---------- Records for this exercise

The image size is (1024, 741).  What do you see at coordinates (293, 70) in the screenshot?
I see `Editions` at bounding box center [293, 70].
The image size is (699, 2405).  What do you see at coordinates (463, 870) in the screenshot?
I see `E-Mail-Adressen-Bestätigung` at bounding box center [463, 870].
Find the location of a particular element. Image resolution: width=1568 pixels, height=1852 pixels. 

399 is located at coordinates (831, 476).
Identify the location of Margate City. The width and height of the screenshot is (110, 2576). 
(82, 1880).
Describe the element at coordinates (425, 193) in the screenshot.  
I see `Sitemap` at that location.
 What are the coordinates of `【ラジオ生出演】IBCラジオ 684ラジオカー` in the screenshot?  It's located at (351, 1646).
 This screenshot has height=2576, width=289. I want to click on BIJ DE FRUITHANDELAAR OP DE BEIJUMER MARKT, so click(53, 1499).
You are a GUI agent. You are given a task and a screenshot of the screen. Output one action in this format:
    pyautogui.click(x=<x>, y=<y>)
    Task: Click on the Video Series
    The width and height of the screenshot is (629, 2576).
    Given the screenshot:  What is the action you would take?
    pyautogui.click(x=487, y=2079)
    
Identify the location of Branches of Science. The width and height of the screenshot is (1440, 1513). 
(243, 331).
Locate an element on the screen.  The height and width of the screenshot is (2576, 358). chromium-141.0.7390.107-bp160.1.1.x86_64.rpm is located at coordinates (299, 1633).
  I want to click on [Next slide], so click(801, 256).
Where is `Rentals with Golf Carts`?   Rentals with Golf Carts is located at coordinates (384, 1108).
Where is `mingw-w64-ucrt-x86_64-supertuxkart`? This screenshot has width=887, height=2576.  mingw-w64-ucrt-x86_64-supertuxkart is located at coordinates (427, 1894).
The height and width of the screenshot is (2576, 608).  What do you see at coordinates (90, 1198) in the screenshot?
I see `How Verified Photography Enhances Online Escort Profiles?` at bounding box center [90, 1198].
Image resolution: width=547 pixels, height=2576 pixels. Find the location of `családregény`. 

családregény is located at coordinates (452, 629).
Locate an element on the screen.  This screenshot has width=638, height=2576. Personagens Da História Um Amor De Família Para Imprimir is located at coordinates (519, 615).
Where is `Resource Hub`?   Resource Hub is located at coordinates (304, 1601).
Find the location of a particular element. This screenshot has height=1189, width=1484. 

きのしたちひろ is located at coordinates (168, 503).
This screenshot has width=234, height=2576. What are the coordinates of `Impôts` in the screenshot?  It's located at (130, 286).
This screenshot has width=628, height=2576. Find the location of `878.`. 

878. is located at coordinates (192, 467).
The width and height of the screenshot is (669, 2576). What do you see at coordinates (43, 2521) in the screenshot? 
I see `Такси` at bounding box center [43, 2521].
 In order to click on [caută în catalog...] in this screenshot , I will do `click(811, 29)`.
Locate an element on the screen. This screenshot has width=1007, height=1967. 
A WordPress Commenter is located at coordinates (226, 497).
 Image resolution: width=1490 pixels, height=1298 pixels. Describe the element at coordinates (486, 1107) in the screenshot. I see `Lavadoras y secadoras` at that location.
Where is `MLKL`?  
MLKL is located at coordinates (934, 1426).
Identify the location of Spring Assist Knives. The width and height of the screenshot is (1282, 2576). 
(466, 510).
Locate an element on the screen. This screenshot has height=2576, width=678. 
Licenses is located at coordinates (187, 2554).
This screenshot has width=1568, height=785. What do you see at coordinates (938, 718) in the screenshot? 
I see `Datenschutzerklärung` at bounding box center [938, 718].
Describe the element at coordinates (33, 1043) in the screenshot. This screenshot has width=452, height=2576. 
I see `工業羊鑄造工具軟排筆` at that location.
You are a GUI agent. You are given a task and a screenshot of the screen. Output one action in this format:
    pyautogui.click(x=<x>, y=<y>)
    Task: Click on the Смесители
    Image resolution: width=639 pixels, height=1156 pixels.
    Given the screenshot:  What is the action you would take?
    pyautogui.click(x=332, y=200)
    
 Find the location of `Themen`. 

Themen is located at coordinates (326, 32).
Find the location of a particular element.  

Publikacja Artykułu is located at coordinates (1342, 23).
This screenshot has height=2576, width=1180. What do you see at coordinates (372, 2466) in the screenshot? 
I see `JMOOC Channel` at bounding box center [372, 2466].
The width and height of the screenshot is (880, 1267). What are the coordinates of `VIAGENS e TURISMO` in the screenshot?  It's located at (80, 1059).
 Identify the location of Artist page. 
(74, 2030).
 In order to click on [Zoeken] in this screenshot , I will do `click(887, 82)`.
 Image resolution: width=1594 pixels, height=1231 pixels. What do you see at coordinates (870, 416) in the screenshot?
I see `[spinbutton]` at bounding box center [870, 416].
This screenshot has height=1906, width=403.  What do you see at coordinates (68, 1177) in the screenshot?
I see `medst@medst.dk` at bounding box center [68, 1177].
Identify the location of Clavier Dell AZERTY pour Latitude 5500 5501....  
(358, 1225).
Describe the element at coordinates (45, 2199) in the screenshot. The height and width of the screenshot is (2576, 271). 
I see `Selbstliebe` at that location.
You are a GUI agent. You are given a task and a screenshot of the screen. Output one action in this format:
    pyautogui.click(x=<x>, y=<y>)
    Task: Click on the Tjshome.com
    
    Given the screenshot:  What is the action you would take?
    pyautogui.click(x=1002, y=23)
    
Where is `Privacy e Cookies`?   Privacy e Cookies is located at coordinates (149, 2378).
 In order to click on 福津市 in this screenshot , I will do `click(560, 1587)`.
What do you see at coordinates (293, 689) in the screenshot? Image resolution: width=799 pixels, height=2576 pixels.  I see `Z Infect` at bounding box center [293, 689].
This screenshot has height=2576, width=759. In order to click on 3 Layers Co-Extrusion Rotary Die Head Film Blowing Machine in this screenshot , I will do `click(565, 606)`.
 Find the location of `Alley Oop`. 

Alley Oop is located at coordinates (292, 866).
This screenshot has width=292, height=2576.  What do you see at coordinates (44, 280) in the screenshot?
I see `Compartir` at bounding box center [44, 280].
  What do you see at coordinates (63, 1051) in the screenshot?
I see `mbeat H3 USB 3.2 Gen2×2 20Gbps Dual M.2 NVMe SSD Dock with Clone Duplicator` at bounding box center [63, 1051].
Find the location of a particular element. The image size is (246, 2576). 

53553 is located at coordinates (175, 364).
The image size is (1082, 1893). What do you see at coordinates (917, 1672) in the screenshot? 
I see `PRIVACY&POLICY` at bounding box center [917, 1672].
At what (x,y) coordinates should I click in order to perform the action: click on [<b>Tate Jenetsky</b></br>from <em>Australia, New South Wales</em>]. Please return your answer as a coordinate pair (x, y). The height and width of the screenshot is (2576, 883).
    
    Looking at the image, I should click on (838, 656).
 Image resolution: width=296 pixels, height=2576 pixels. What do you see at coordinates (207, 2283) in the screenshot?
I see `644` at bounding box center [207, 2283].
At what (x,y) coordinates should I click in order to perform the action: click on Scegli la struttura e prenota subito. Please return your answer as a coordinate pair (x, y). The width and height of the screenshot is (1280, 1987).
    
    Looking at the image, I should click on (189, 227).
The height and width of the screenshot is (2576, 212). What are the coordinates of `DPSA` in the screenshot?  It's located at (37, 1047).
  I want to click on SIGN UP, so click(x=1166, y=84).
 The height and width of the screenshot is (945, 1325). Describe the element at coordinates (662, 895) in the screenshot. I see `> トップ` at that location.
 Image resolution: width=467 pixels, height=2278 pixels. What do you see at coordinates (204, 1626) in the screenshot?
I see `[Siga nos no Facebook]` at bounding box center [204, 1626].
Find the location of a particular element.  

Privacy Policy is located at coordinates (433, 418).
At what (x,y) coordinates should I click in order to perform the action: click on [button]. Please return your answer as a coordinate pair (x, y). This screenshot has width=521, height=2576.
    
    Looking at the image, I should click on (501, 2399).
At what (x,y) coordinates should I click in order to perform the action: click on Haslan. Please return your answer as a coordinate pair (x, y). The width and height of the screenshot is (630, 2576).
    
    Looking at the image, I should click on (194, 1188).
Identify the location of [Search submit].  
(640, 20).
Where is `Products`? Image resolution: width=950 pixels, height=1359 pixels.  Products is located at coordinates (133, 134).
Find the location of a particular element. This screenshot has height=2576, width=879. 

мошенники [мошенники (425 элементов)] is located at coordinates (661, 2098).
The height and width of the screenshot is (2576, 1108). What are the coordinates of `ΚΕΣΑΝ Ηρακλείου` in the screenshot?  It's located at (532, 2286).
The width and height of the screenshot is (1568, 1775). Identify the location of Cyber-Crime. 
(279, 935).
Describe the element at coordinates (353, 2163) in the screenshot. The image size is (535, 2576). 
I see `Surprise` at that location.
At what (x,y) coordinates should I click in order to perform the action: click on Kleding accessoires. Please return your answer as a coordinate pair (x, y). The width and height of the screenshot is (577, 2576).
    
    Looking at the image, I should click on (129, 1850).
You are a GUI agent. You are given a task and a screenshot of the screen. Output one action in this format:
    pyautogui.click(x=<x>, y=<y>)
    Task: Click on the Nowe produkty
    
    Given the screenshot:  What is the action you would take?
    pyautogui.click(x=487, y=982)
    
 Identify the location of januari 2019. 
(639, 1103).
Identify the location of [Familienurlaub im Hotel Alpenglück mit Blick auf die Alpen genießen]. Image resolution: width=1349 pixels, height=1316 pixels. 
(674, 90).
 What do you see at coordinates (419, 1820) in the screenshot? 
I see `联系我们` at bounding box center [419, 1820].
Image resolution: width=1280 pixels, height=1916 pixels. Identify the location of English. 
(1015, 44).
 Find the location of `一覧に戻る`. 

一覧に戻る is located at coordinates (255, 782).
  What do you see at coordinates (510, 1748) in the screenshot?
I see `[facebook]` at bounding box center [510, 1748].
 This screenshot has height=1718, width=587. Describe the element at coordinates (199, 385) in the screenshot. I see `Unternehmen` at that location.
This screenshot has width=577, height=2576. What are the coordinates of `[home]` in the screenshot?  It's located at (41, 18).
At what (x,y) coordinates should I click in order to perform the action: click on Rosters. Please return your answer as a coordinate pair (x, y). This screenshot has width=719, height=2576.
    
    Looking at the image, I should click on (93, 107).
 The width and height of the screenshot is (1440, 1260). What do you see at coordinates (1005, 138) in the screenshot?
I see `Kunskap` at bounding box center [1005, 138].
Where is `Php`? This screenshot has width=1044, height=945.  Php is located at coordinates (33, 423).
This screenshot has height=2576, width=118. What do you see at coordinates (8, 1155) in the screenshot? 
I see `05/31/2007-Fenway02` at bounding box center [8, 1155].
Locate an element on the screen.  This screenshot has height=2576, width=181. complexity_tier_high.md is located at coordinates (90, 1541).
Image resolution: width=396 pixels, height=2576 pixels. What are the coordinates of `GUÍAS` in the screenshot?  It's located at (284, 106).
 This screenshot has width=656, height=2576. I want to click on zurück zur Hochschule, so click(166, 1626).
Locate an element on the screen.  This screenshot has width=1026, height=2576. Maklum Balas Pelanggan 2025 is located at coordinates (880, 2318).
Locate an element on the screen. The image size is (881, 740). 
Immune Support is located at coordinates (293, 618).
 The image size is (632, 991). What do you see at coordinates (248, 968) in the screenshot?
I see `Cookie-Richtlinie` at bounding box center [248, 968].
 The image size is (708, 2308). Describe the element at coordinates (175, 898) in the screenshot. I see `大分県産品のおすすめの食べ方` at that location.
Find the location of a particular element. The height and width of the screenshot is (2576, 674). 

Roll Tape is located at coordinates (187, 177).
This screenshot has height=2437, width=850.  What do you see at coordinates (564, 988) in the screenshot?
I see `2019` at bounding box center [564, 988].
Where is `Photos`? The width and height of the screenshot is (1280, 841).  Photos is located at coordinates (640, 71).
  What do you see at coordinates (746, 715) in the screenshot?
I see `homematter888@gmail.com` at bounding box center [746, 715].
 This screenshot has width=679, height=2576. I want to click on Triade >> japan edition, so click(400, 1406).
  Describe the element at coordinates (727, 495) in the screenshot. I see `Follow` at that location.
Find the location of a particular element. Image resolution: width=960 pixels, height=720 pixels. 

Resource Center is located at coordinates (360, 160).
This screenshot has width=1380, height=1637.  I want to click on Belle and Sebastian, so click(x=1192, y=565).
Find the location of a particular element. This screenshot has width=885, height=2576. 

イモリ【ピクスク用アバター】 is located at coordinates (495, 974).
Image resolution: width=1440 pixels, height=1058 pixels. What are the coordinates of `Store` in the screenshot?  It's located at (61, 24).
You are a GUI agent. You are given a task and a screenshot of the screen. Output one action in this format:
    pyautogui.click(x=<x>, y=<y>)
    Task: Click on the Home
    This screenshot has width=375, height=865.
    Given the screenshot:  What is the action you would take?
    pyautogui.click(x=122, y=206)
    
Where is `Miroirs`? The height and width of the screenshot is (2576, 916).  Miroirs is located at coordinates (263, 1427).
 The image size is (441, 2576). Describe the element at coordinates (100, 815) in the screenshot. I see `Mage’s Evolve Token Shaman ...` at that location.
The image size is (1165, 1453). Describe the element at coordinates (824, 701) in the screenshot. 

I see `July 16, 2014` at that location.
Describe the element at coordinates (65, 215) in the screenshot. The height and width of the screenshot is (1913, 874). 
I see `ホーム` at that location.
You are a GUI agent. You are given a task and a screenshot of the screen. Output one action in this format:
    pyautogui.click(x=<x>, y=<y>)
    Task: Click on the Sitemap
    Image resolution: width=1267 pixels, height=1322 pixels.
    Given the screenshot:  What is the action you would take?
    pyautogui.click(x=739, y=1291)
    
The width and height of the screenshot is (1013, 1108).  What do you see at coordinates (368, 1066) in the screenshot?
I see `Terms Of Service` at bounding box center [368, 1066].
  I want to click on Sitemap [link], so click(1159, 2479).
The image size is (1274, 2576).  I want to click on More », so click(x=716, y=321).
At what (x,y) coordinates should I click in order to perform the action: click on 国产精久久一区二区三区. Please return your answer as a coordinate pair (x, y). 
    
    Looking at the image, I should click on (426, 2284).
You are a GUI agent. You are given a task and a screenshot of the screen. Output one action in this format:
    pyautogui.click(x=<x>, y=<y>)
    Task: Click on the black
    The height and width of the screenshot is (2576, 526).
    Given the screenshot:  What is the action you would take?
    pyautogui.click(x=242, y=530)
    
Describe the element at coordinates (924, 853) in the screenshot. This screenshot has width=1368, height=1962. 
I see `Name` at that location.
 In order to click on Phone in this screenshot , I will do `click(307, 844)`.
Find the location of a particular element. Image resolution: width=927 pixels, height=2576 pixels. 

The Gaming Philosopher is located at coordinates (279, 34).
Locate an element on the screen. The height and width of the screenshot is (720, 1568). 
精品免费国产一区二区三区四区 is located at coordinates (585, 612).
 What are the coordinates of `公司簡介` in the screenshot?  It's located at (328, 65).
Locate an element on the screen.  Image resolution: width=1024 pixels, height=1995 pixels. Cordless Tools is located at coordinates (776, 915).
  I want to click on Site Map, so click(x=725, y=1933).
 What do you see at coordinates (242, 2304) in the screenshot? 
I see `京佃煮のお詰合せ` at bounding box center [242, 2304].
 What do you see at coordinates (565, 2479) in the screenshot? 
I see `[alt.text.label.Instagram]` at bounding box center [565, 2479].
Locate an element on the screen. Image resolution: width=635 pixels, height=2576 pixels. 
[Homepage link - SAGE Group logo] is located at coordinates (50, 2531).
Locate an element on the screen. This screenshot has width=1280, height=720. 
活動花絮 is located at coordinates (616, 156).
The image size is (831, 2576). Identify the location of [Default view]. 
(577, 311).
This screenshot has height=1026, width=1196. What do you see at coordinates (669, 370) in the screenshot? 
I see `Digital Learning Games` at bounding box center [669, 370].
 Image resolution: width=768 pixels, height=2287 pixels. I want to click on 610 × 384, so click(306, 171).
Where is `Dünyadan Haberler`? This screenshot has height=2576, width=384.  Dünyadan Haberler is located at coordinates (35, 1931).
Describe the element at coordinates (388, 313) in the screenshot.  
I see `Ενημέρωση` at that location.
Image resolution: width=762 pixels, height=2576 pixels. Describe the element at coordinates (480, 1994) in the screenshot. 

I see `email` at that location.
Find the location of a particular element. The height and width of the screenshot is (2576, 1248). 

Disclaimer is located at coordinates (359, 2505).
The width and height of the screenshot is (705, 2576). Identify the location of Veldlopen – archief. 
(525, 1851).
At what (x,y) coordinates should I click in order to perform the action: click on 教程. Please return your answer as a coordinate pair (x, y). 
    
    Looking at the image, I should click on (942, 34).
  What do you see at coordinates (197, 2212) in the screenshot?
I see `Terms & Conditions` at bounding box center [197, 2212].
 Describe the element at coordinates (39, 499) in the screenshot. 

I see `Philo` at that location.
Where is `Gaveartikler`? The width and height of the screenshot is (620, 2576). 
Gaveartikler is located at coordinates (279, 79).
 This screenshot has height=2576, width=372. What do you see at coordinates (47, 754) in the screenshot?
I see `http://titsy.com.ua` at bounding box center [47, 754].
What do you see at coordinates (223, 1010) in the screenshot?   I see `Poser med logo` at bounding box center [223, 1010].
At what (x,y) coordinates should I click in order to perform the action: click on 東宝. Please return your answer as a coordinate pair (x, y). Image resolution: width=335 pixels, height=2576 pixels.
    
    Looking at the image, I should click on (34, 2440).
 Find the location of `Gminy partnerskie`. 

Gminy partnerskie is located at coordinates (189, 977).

--------------------

Exercise ->
Could you print the lines above, exactly as written, from the line containing "width=335 pixels, height=2576 pixels." through the final one?

Problem solution ->
At what (x,y) coordinates should I click in order to perform the action: click on 東宝. Please return your answer as a coordinate pair (x, y). Image resolution: width=335 pixels, height=2576 pixels.
    
    Looking at the image, I should click on (34, 2440).
 Find the location of `Gminy partnerskie`. 

Gminy partnerskie is located at coordinates (189, 977).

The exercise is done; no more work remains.